Reproduce the records starting at the line that contains "3 августа , 11:25" and running to the last line, exactly and in full.

(DATA RECORDS begins)

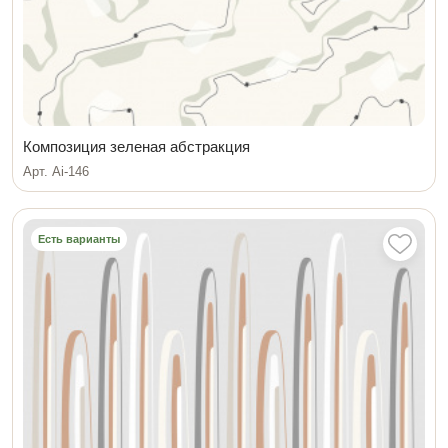
Композиция зеленая абстракция
Арт. Ai-146
Есть варианты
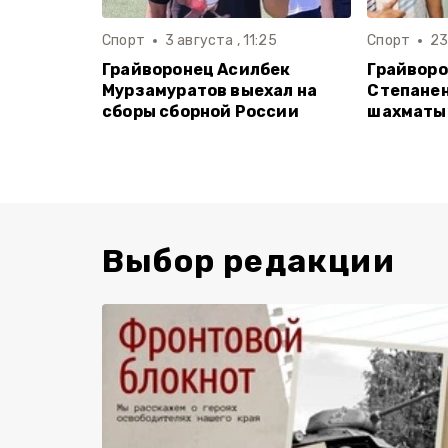
Спорт
3 августа , 11:25
Спорт
23
Грайворонец Асилбек
Грайвор
Мурзамуратов выехал на
Степанен
сборы сборной России
шахматы 
Выбор редакции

(DATA RECORDS ends)

§ ANSWER TO THIS TASK
3 августа , 11:25
Спорт
23
Грайворонец Асилбек
Грайвор
Мурзамуратов выехал на
Степанен
сборы сборной России
шахматы 
Выбор редакции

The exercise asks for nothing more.